Seanad debates

Thursday, 16 June 2016

10:30 am

Photo of David NorrisDavid Norris (Independent) | Oireachtas source

I sound a warning about reform of the Seanad. I heard this morning about the question of European Union scrutiny. At our small meeting, I warned about this as it is extremely dangerous. People are given the impression that the legislation of the European Union will be scrutinised without it being clearly defined. There is an enormous amount of material spewed out every week from Europe so if we set ourselves up as monitor and watchdog, we will fail and the public will rub our noses in that failure. The other issue is speaking rights. Elected Members of this House have speaking rights and others can and should be invited; they do not have speaking rights.

It is Bloomsday and it is wonderful. I have been to three or four events already and the whole city is throbbing with energy. So many places not mentioned in Ulysseshave little groups of people with straw boaters and actors performing. We had the Lord Mayor at our breakfast in the James Joyce Centre and I was at the wonderful Westland Row community breakfast before going to Sandymount Green. Joyce's power of reputation helped to save North Great George's Street, as one of the crucial buildings there, No. 35, was identified and it is now the centre of the Joycean ménage throughout Dublin.

That brings me to the inner city. I note the Taoiseach, Deputy Enda Kenny, spent some time in the inner city and I very much welcome that. It is about bloody time. The north inner city of Dublin has been grotesquely neglected throughout my entire lifetime, including when the Prime Minister of this country, former Deputy Bertie Ahern, represented the constituency and did sweet damn all for it. Apparently, the Minister responsible for tourism, transport and whatever else you are having has decided to demand that Stepaside police station be reopened - this is on the agenda. I would like to hear it for Fitzgibbon Street. I was lied to in this House about Fitzgibbon Street Garda station as I was told it was being closed for refurbishment. Rubbish. They closed it down. Now there are murders every second day of the week and a drugs problem in the north inner city. We are down 136 gardaí and something must be done about that. What about the stripping of every decent thing from the north inner city and its replacement with down-market drug clinics that they would not have in Ballsbridge or the affluent suburbs of the country.
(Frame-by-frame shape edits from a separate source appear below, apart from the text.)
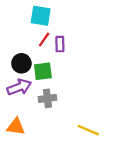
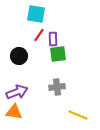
green square: (43, 71) -> (58, 54), moved
purple arrow: (19, 87) -> (17, 92), moved
gray cross: (47, 98) -> (57, 87), moved

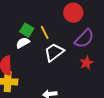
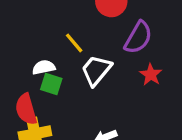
green square: (27, 30) -> (51, 84), moved
white semicircle: (23, 43) -> (44, 67), turned 32

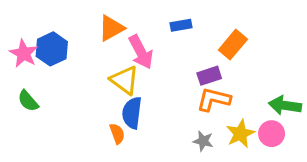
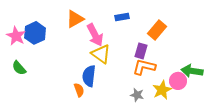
purple rectangle: (209, 76) -> (141, 51), turned -56
yellow triangle: (125, 80) -> (101, 54), moved
pink circle: (272, 134) -> (178, 81), moved

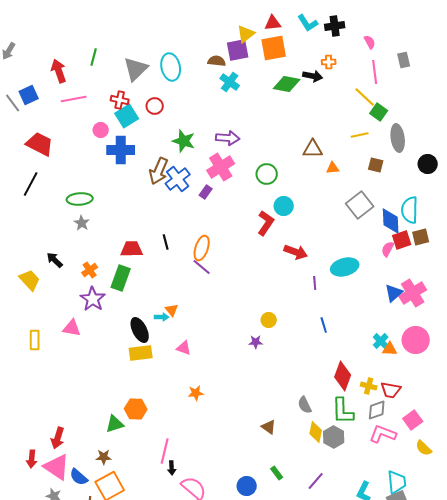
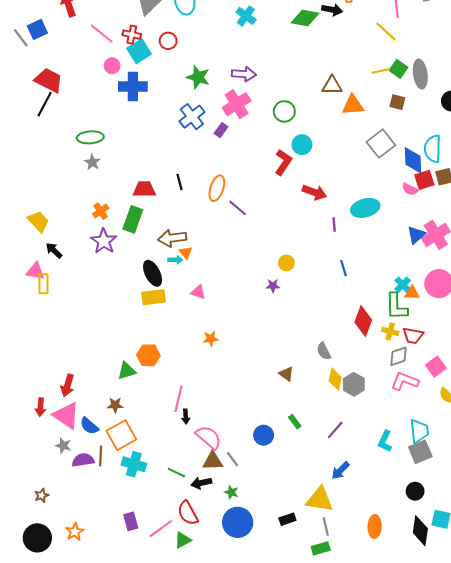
pink line: (74, 99) -> (102, 34), moved, turned 50
green square: (379, 112) -> (398, 69), moved
orange triangle: (333, 168) -> (353, 105), size x1.6
brown arrow: (159, 171) -> (172, 238), moved, turned 60
black line: (31, 184) -> (45, 104), moved
pink semicircle: (388, 249) -> (410, 189), turned -91
black arrow: (55, 260) -> (54, 250), moved
purple line: (202, 267) -> (238, 208), moved
pink triangle: (72, 328) -> (35, 271), moved
green L-shape: (343, 411) -> (396, 306), moved

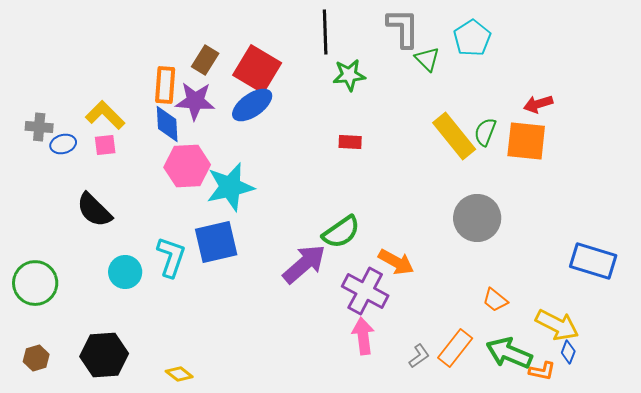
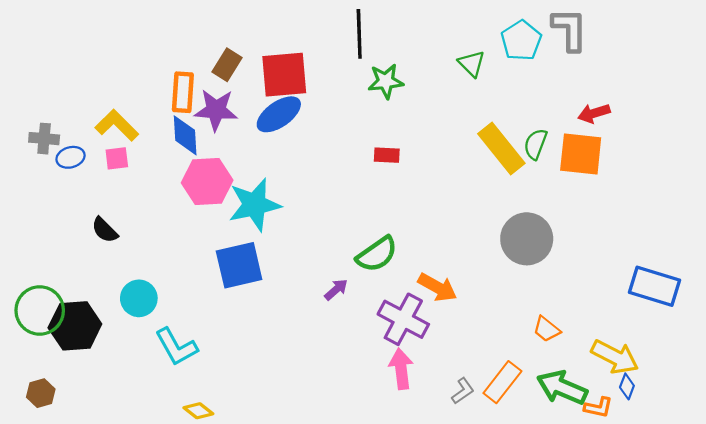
gray L-shape: (403, 28) -> (570, 29), moved
red square: (257, 69) -> (284, 75), turned -36
black semicircle: (94, 210) -> (105, 230), size x0.7
cyan L-shape: (171, 257) -> (176, 347), moved, turned 132
purple arrow: (304, 264) -> (336, 290), size x0.5
black hexagon: (104, 355) -> (75, 326), moved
Mr. Tony Gregory was a great friend of mine and I remember when he initiated the whole Criminal Assets Bureau, CAB, business. He did not call it CAB but he said something had to be done to link income tax collection, social welfare and the Garda. Essentially, that was realised with CAB. After Veronica Guerin was shot, the Government took the idea and claimed credit for it. I made sure in this House that Mr. Gregory was remembered. I put it forward in this House, in concert with Mr. Gregory in the Dáil, and I asked that the money taken by CAB should be reinvested in employment, housing and education in the north inner city. It should be ring-fenced as the money was bled from the veins of the most vulnerable people in the north inner city. The Department of Finance squashed that. It is time to put major reinvestment into the north inner city.